Jeśli pasjonuje Cię omawiana w niniejszym poście kwestia, zobacz treść (https://sklep.dobroplast.pl/kategoria-produktu/okna-pvc/), którą prawdopodobnie również uznasz za przydatną.
Wszystko jest w porządku jeśli z sąsiadem potrafimy się porozumieć, Józek przejeżdża – ot tak – i nikomu to nie wadzi.
Sytuacja się gmatwa, gdy nasza parcela sąsiaduje z firmą, i ów biznesmen do prowadzenia swojego biznesu potrzebuje korzystać z pewnej części naszego gruntu. Ustanawia się wtedy tak zwaną służebność, czyli umowę pomiędzy dwoma uczestnikami: posiadaczem działki a inną osobą ograniczającą prawo własności. (przykładowo pozwolenie aby przez pewną część mojej działki swobodnie przejeżdżać mogły pojazdy przedsiębiorcy który ze mną sąsiadują). Tak samo wygląda sytuacja, kiedy musimy użyczyć sąsiadowi prawa do używania studni usytuowanej na naszej parceli.

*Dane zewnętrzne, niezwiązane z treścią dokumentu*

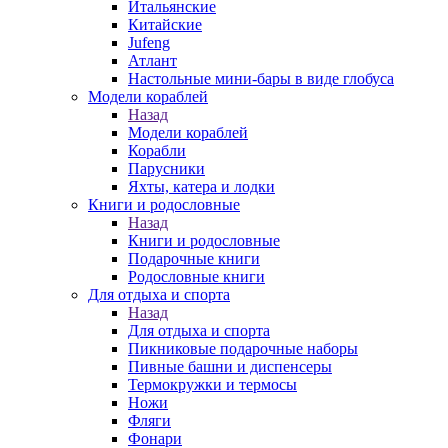
Итальянские
Китайские
Jufeng
Атлант
Настольные мини-бары в виде глобуса
Модели кораблей
Назад
Модели кораблей
Корабли
Парусники
Яхты, катера и лодки
Книги и родословные
Назад
Книги и родословные
Подарочные книги
Родословные книги
Для отдыха и спорта
Назад
Для отдыха и спорта
Пикниковые подарочные наборы
Пивные башни и диспенсеры
Термокружки и термосы
Ножи
Фляги
Фонари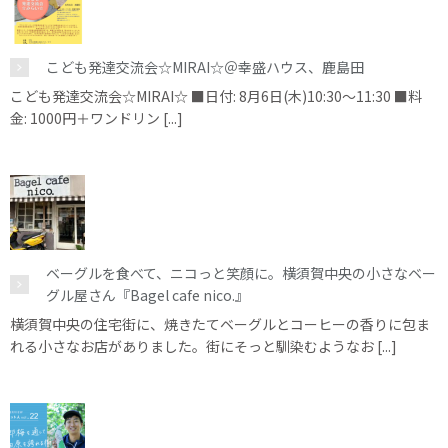
こども発達交流会☆MIRAI☆＠幸盛ハウス、鹿島田
こども発達交流会☆MIRAI☆ ■日付: 8月6日(木)10:30～11:30 ■料
金: 1000円＋ワンドリン [...]
ベーグルを食べて、ニコっと笑顔に。横須賀中央の小さなベー
グル屋さん『Bagel cafe nico.』
横須賀中央の住宅街に、焼きたてベーグルとコーヒーの香りに包ま
れる小さなお店がありました。街にそっと馴染むようなお [...]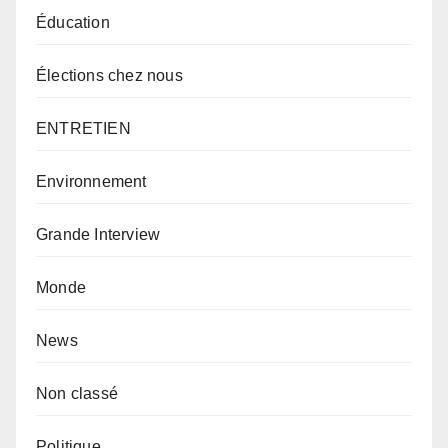
Éducation
Élections chez nous
ENTRETIEN
Environnement
Grande Interview
Monde
News
Non classé
Politique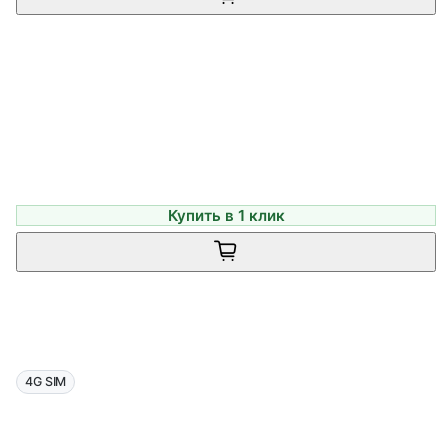
Купить в 1 клик
4G SIM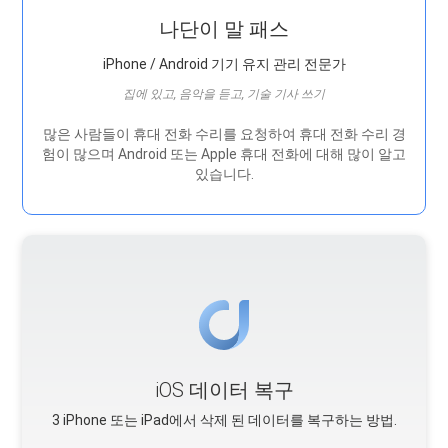
나단이 말 패스
iPhone / Android 기기 유지 관리 전문가
집에 있고, 음악을 듣고, 기술 기사 쓰기
많은 사람들이 휴대 전화 수리를 요청하여 휴대 전화 수리 경
험이 많으며 Android 또는 Apple 휴대 전화에 대해 많이 알고
있습니다.
iOS 데이터 복구
3 iPhone 또는 iPad에서 삭제 된 데이터를 복구하는 방법.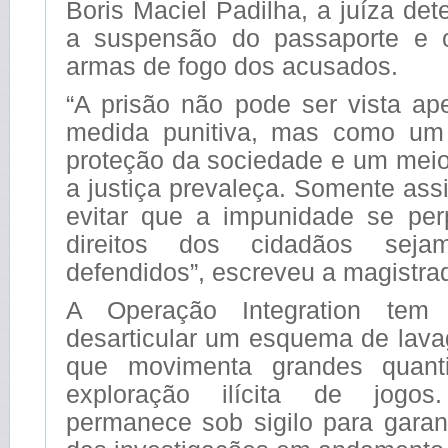
Boris Maciel Padilha, a juíza d
a suspensão do passaporte e o
armas de fogo dos acusados.
“A prisão não pode ser vista 
medida punitiva, mas como u
proteção da sociedade e um meio
a justiça prevaleça. Somente ass
evitar que a impunidade se pe
direitos dos cidadãos sejam
defendidos”, escreveu a magistra
A Operação Integration tem 
desarticular um esquema de lava
que movimenta grandes quant
exploração ilícita de jogo
permanece sob sigilo para garant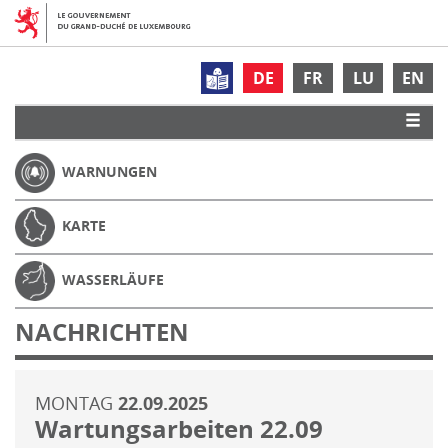
DE
FR
LU
EN
WARNUNGEN
KARTE
WASSERLÄUFE
NACHRICHTEN
MONTAG
22.09.2025
Wartungsarbeiten 22.09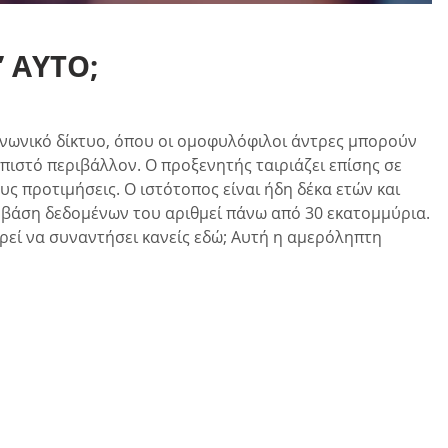
 ΑΥΤΌ;
οινωνικό δίκτυο, όπου οι ομοφυλόφιλοι άντρες μπορούν
πιστό περιβάλλον. Ο προξενητής ταιριάζει επίσης σε
ς προτιμήσεις. Ο ιστότοπος είναι ήδη δέκα ετών και
σα βάση δεδομένων του αριθμεί πάνω από 30 εκατομμύρια.
εί να συναντήσει κανείς εδώ; Αυτή η αμερόληπτη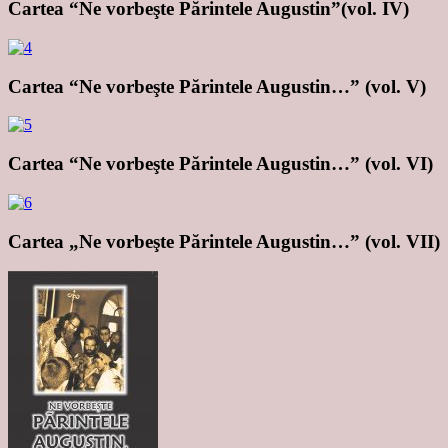
Cartea “Ne vorbeşte Părintele Augustin”(vol. IV)
Cartea “Ne vorbeşte Părintele Augustin…” (vol. V)
Cartea “Ne vorbeşte Părintele Augustin…” (vol. VI)
Cartea „Ne vorbeşte Părintele Augustin…” (vol. VII)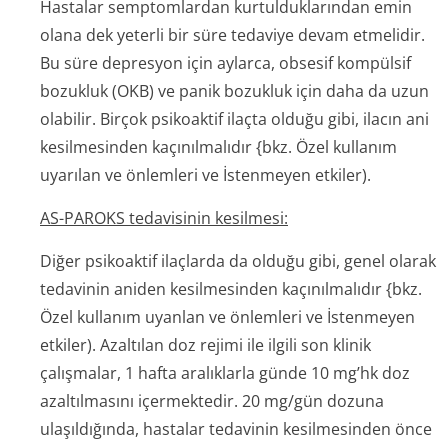
Hastalar semptomlardan kurtulduklarından emin
olana dek yeterli bir süre tedaviye devam etmelidir.
Bu süre depresyon için aylarca, obsesif kompülsif
bozukluk (OKB) ve panik bozukluk için daha da uzun
olabilir. Birçok psikoaktif ilaçta olduğu gibi, ilacın ani
kesilmesinden kaçınılmalıdır
{bkz.
Özel kullanım
uyarılan ve önlemleri ve İstenmeyen etkiler).
AS-PAROKS tedavisinin kesilmesi:
Diğer psikoaktif ilaçlarda da olduğu gibi, genel olarak
tedavinin aniden kesilmesinden kaçınılmalıdır
{bkz.
Özel kullanım uyanlan ve önlemleri ve İstenmeyen
etkiler). Azaltılan doz rejimi ile ilgili son klinik
çalışmalar, 1 hafta aralıklarla günde 10 mg’hk doz
azaltılmasını içermektedir. 20 mg/gün dozuna
ulaşıldığında, hastalar tedavinin kesilmesinden önce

Jednostki energetyczne zwykle próbują się powołać na zasiedzenie służebności przesyłu , aby ograniczyć koszty związane z wykorzystywaniem gruntu nie będącego w ich mieniu. Jak wszystkie sprawy związane z prawem własności, są one nadzwyczaj zawiłe. Na dzień dzisiejszy rozstrzygnięcia Sądu Najwyższego zmierzają w kierunku ograniczenia prawa do zasiedzenia, ale by się bronić przed zakusami na naszą ziemię w takich sprawach, warto zwrócić się do specjalistów zajmujących się sprawami o zasiedzenie służebności przesyłu.